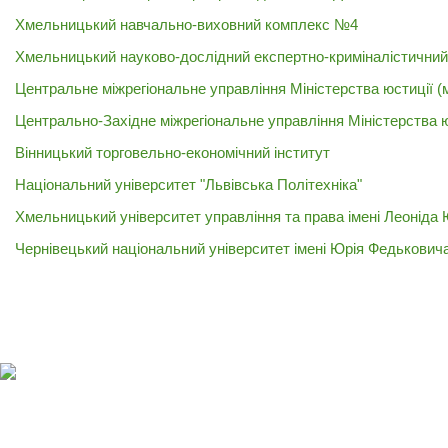
Хмельницький навчально-виховний комплекс №4
Хмельницький науково-дослідний експертно-криміналістични
Центральне міжрегіональне управління Міністерства юстиції (м
Центрально-Західне міжрегіональне управління Міністерства 
Вінницький торговельно-економічний інститут
Національний університет "Львівська Політехніка"
Хмельницький університет управління та права імені Леоніда
Чернівецький національний університет імені Юрія Федькович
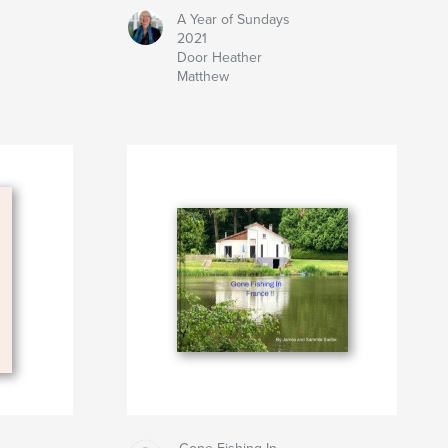
A Year of Sundays
2021
Door Heather
Matthew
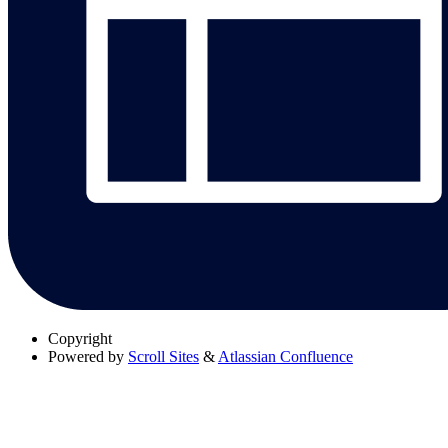
Copyright
Powered by
Scroll Sites
&
Atlassian Confluence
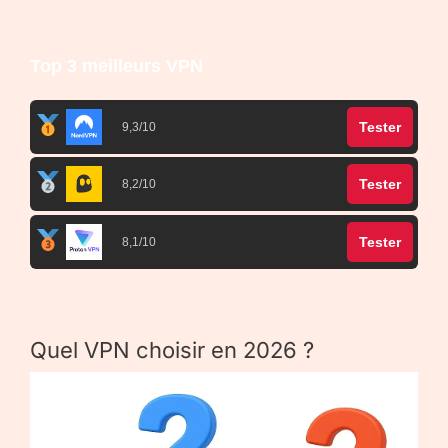
Top 3 meilleurs VPN
Tester
9,3/10
Tester
8,2/10
Tester
8,1/10
Quel VPN choisir en 2026 ?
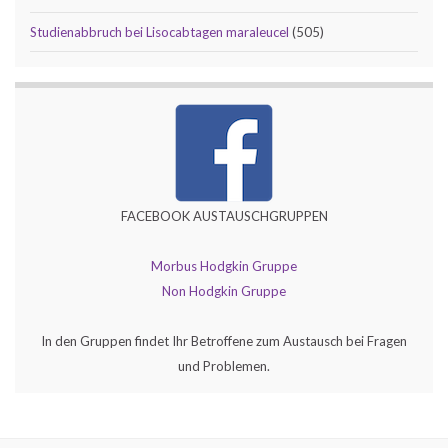
Studienabbruch bei Lisocabtagen maraleucel
(505)
FACEBOOK AUSTAUSCHGRUPPEN
Morbus Hodgkin Gruppe
Non Hodgkin Gruppe
In den Gruppen findet Ihr Betroffene zum Austausch bei Fragen
und Problemen.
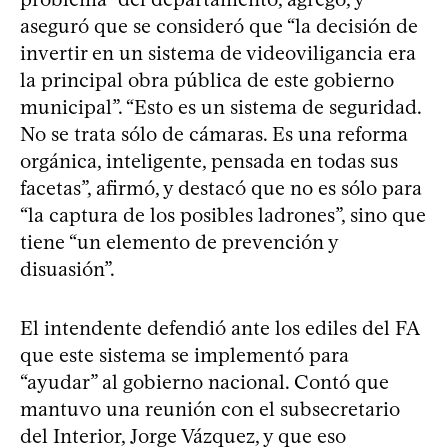
aseguró que se consideró que “la decisión de
invertir en un sistema de videoviligancia era
la principal obra pública de este gobierno
municipal”. “Esto es un sistema de seguridad.
No se trata sólo de cámaras. Es una reforma
orgánica, inteligente, pensada en todas sus
facetas”, afirmó, y destacó que no es sólo para
“la captura de los posibles ladrones”, sino que
tiene “un elemento de prevención y
disuasión”.
El intendente defendió ante los ediles del FA
que este sistema se implementó para
“ayudar” al gobierno nacional. Contó que
mantuvo una reunión con el subsecretario
del Interior, Jorge Vázquez, y que eso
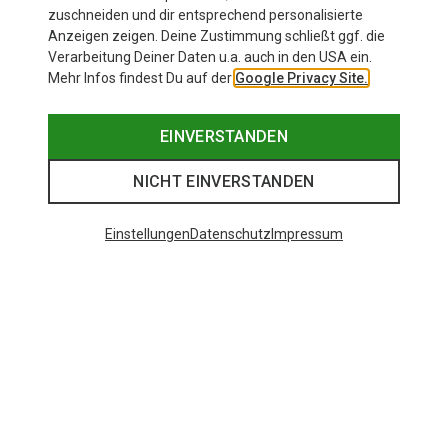
zuschneiden und dir entsprechend personalisierte
Anzeigen zeigen. Deine Zustimmung schließt ggf. die
Verarbeitung Deiner Daten u.a. auch in den USA ein.
Mehr Infos findest Du auf der
Google Privacy Site.
EINVERSTANDEN
NICHT EINVERSTANDEN
Einstellungen
Datenschutz
Impressum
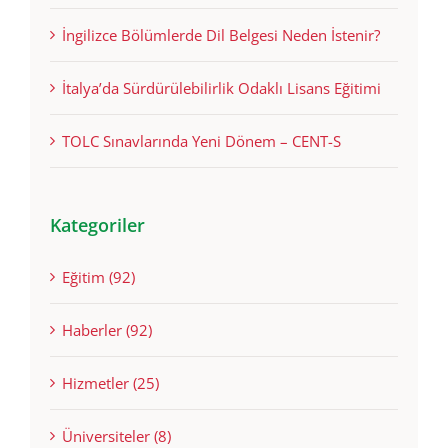
İngilizce Bölümlerde Dil Belgesi Neden İstenir?
İtalya’da Sürdürülebilirlik Odaklı Lisans Eğitimi
TOLC Sınavlarında Yeni Dönem – CENT-S
Kategoriler
Eğitim (92)
Haberler (92)
Hizmetler (25)
Üniversiteler (8)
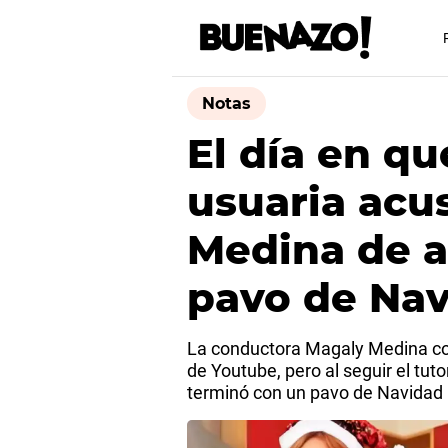
Notas
El día en q
usuaria acu
Medina de a
pavo de Na
La conductora Magaly Medina c
de Youtube, pero al seguir el tut
terminó con un pavo de Navidad 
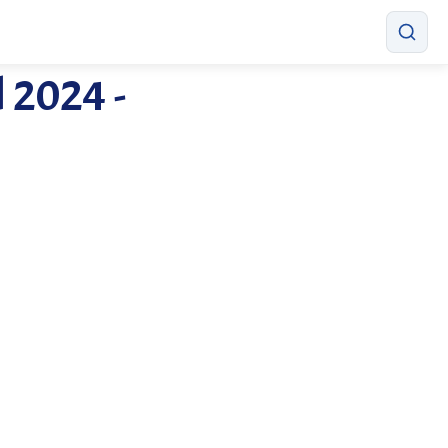
l 2024 -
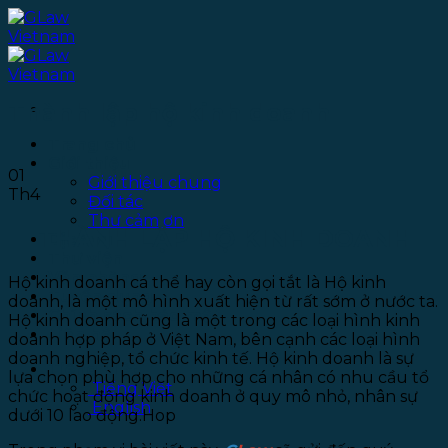
Bỏ
qua
nội
dung
Thành lập hộ kinh doanh
Trang chủ
Giới thiệu
01
Giới thiệu chung
Th4
Đối tác
Thư cảm ơn
THÀNH LẬP HỘ KINH DOANH
Dịch vụ
Thư viện
Văn phòng
Hộ kinh doanh cá thể hay còn gọi tắt là Hộ kinh
Tuyển dụng
doanh, là một mô hình xuất hiện từ rất sớm ở nước ta.
Chính sách bảo mật
Hộ kinh doanh cũng là một trong các loại hình kinh
Liên hệ
doanh hợp pháp ở Việt Nam, bên cạnh các loại hình
doanh nghiệp, tổ chức kinh tế. Hộ kinh doanh là sự
Tiếng Việt
lựa chọn phù hợp cho những cá nhân có nhu cầu tổ
Tiếng Việt
chức hoạt động kinh doanh ở quy mô nhỏ, nhân sự
English
dưới 10 lao động.Hop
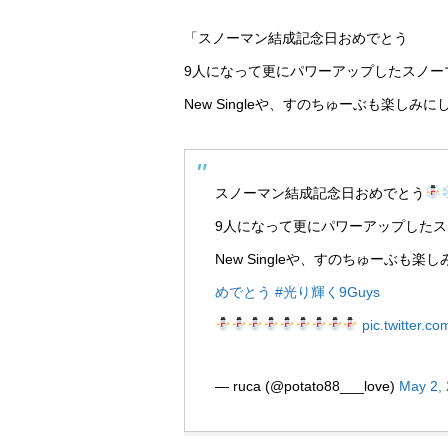
「スノーマン結成記念日おめでとう
9人になって更にパワーアップしたスノー
New Singleや、すのちゅーぶも楽し
スノーマン結成記念日おめでとう
9人になって更にパワーアップした
New Singleや、すのちゅーぶも楽
めでとう
#光り輝く9Guys
pic.twitter.
— ruca (@potato88___love)
May 2,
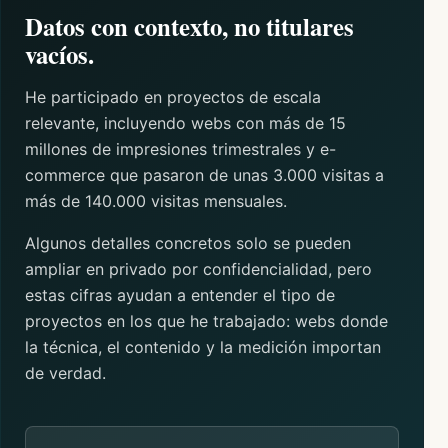
Datos con contexto, no titulares
vacíos.
He participado en proyectos de escala
relevante, incluyendo webs con más de 15
millones de impresiones trimestrales y e-
commerce que pasaron de unas 3.000 visitas a
más de 140.000 visitas mensuales.
Algunos detalles concretos solo se pueden
ampliar en privado por confidencialidad, pero
estas cifras ayudan a entender el tipo de
proyectos en los que he trabajado: webs donde
la técnica, el contenido y la medición importan
de verdad.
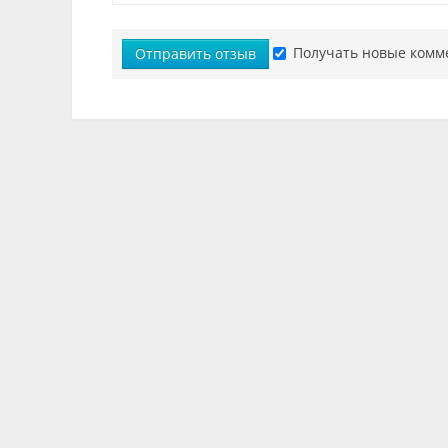
Получать новые комм
Отправить отзыв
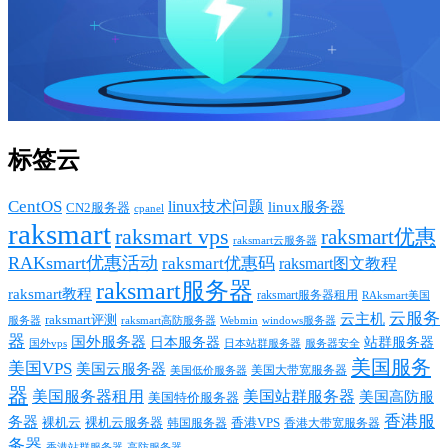
标签云
CentOS
linux技术问题
linux服务器
CN2服务器
cpanel
raksmart
raksmart vps
raksmart优惠
raksmart云服务器
RAKsmart优惠活动
raksmart优惠码
raksmart图文教程
raksmart服务器
raksmart教程
raksmart服务器租用
RAksmart美国
云服务
云主机
raksmart评测
服务器
Webmin
raksmart高防服务器
windows服务器
器
国外服务器
日本服务器
站群服务器
国外vps
日本站群服务器
服务器安全
美国服务
美国VPS
美国云服务器
美国大带宽服务器
美国低价服务器
器
美国服务器租用
美国站群服务器
美国高防服
美国特价服务器
香港服
务器
裸机云
香港VPS
裸机云服务器
香港大带宽服务器
韩国服务器
务器
香港站群服务器
高防服务器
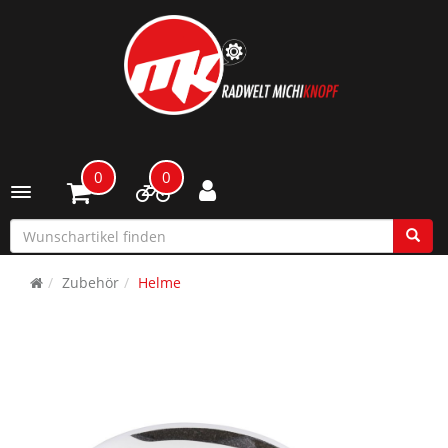
0
0
Toggle navigation
Zubehör
Helme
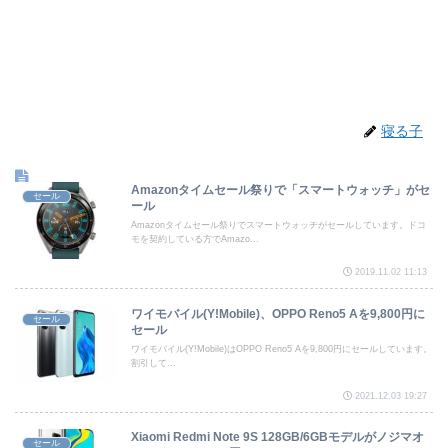
寝る子
Amazonタイムセール祭りで「スマートウォッチ」がセ
セール
ール
Amazonタイムセール祭りでスマートウォッチがセールしています。ドコ
モを契約している方でAmazo...
2019.11.02 11:13
ワイモバイル(Y!Mobile)、OPPO Reno5 Aを9,800円に
セール
セール
ワイモバイル(Y!Mobile)はOPPO Reno5 Aを9,800円にセールしています。
割引して...
2021.12.03 19:27
Xiaomi Redmi Note 9S 128GB/6GBモデルがノジマオ
セール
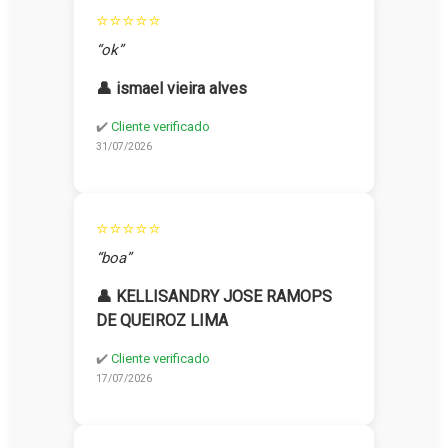
⭐⭐⭐⭐⭐
“ok”
👤 ismael vieira alves
✔️
Cliente verificado
31/07/2026
⭐⭐⭐⭐⭐
“boa”
👤 KELLISANDRY JOSE RAMOPS
DE QUEIROZ LIMA
✔️
Cliente verificado
17/07/2026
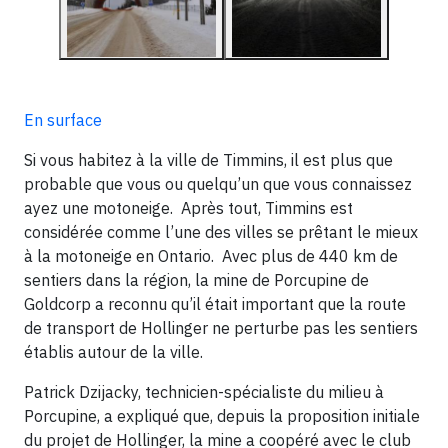
En surface
Si vous habitez à la ville de Timmins, il est plus que
probable que vous ou quelqu’un que vous connaissez
ayez une motoneige. Après tout, Timmins est
considérée comme l’une des villes se prêtant le mieux
à la motoneige en Ontario. Avec plus de 440 km de
sentiers dans la région, la mine de Porcupine de
Goldcorp a reconnu qu’il était important que la route
de transport de Hollinger ne perturbe pas les sentiers
établis autour de la ville.
Patrick Dzijacky, technicien-spécialiste du milieu à
Porcupine, a expliqué que, depuis la proposition initiale
du projet de Hollinger, la mine a coopéré avec le club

= = =

Output each entry shown above exactly as it stands, with all pictures removed.

* [Result of the exercise]:
Хмельницький навчально-виховний комплекс №4
Хмельницький науково-дослідний експертно-криміналістични
Центральне міжрегіональне управління Міністерства юстиції (м
Центрально-Західне міжрегіональне управління Міністерства 
Вінницький торговельно-економічний інститут
Національний університет "Львівська Політехніка"
Хмельницький університет управління та права імені Леоніда
Чернівецький національний університет імені Юрія Федькович
A Year of Sundays
2021
Door Heather
Matthew
Copyright
Powered by
Scroll Sites
&
Atlassian Confluence
Top 3 meilleurs VPN
Tester
9,3/10
Tester
8,2/10
Tester
8,1/10
Quel VPN choisir en 2026 ?
Studienabbruch bei Lisocabtagen maraleucel
(505)
FACEBOOK AUSTAUSCHGRUPPEN
Morbus Hodgkin Gruppe
Non Hodgkin Gruppe
In den Gruppen findet Ihr Betroffene zum Austausch bei Fragen
und Problemen.
aseguró que se consideró que “la decisión de
invertir en un sistema de videoviligancia era
la principal obra pública de este gobierno
municipal”. “Esto es un sistema de seguridad.
No se trata sólo de cámaras. Es una reforma
orgánica, inteligente, pensada en todas sus
facetas”, afirmó, y destacó que no es sólo para
“la captura de los posibles ladrones”, sino que
tiene “un elemento de prevención y
disuasión”.
El intendente defendió ante los ediles del FA
que este sistema se implementó para
“ayudar” al gobierno nacional. Contó que
mantuvo una reunión con el subsecretario
del Interior, Jorge Vázquez, y que eso
zuschneiden und dir entsprechend personalisierte
Anzeigen zeigen. Deine Zustimmung schließt ggf. die
Verarbeitung Deiner Daten u.a. auch in den USA ein.
Mehr Infos findest Du auf der
Google Privacy Site.
EINVERSTANDEN
NICHT EINVERSTANDEN
Einstellungen
Datenschutz
Impressum
İngilizce Bölümlerde Dil Belgesi Neden İstenir?
İtalya’da Sürdürülebilirlik Odaklı Lisans Eğitimi
TOLC Sınavlarında Yeni Dönem – CENT-S
Kategoriler
Eğitim (92)
Haberler (92)
Hizmetler (25)
Üniversiteler (8)
Notas
El día en q
usuaria acu
Medina de a
pavo de Na
La conductora Magaly Medina c
de Youtube, pero al seguir el tut
terminó con un pavo de Navidad 
l 2024 -
Bỏ
qua
nội
dung
Thành lập hộ kinh doanh
Trang chủ
Giới thiệu
01
Giới thiệu chung
Th4
Đối tác
Thư cảm ơn
THÀNH LẬP HỘ KINH DOANH
Dịch vụ
Thư viện
Văn phòng
Hộ kinh doanh cá thể hay còn gọi tắt là Hộ kinh
Tuyển dụng
doanh, là một mô hình xuất hiện từ rất sớm ở nước ta.
Chính sách bảo mật
Hộ kinh doanh cũng là một trong các loại hình kinh
Liên hệ
doanh hợp pháp ở Việt Nam, bên cạnh các loại hình
doanh nghiệp, tổ chức kinh tế. Hộ kinh doanh là sự
Tiếng Việt
lựa chọn phù hợp cho những cá nhân có nhu cầu tổ
Tiếng Việt
chức hoạt động kinh doanh ở quy mô nhỏ, nhân sự
English
dưới 10 lao động.Hop
「スノーマン結成記念日おめでとう
9人になって更にパワーアップしたスノー
New Singleや、すのちゅーぶも楽し
スノーマン結成記念日おめでとう
9人になって更にパワーアップした
New Singleや、すのちゅーぶも楽
めでとう
#光り輝く9Guys
pic.twitter.
— ruca (@potato88___love)
May 2,
Datos con contexto, no titulares
vacíos.
He participado en proyectos de escala
relevante, incluyendo webs con más de 15
millones de impresiones trimestrales y e-
commerce que pasaron de unas 3.000 visitas a
más de 140.000 visitas mensuales.
Algunos detalles concretos solo se pueden
ampliar en privado por confidencialidad, pero
estas cifras ayudan a entender el tipo de
proyectos en los que he trabajado: webs donde
la técnica, el contenido y la medición importan
de verdad.
Получать новые комм
Отправить отзыв
标签云
CentOS
linux技术问题
linux服务器
CN2服务器
cpanel
raksmart
raksmart vps
raksmart优惠
raksmart云服务器
RAKsmart优惠活动
raksmart优惠码
raksmart图文教程
raksmart服务器
raksmart教程
raksmart服务器租用
RAksmart美国
云服务
云主机
raksmart评测
服务器
Webmin
raksmart高防服务器
windows服务器
器
国外服务器
日本服务器
站群服务器
国外vps
日本站群服务器
服务器安全
美国服务
美国VPS
美国云服务器
美国大带宽服务器
美国低价服务器
器
美国服务器租用
美国站群服务器
美国高防服
美国特价服务器
香港服
务器
裸机云
香港VPS
裸机云服务器
香港大带宽服务器
韩国服务器
务器
香港站群服务器
高防服务器
0
0
Toggle navigation
Zubehör
Helme
寝る子
Amazonタイムセール祭りで「スマートウォッチ」がセ
セール
ール
Amazonタイムセール祭りでスマートウォッチがセールしています。ドコ
モを契約している方でAmazo...
2019.11.02 11:13
ワイモバイル(Y!Mobile)、OPPO Reno5 Aを9,800円に
セール
セール
ワイモバイル(Y!Mobile)はOPPO Reno5 Aを9,800円にセールしています。
割引して...
2021.12.03 19:27
Xiaomi Redmi Note 9S 128GB/6GBモデルがノジマオ
セール
⭐⭐⭐⭐⭐
“ok”
👤 ismael vieira alves
✔️
Cliente verificado
31/07/2026
⭐⭐⭐⭐⭐
“boa”
👤 KELLISANDRY JOSE RAMOPS
DE QUEIROZ LIMA
✔️
Cliente verificado
17/07/2026
En surface
Si vous habitez à la ville de Timmins, il est plus que
probable que vous ou quelqu’un que vous connaissez
ayez une motoneige. Après tout, Timmins est
considérée comme l’une des villes se prêtant le mieux
à la motoneige en Ontario. Avec plus de 440 km de
sentiers dans la région, la mine de Porcupine de
Goldcorp a reconnu qu’il était important que la route
de transport de Hollinger ne perturbe pas les sentiers
établis autour de la ville.
Patrick Dzijacky, technicien-spécialiste du milieu à
Porcupine, a expliqué que, depuis la proposition initiale
du projet de Hollinger, la mine a coopéré avec le club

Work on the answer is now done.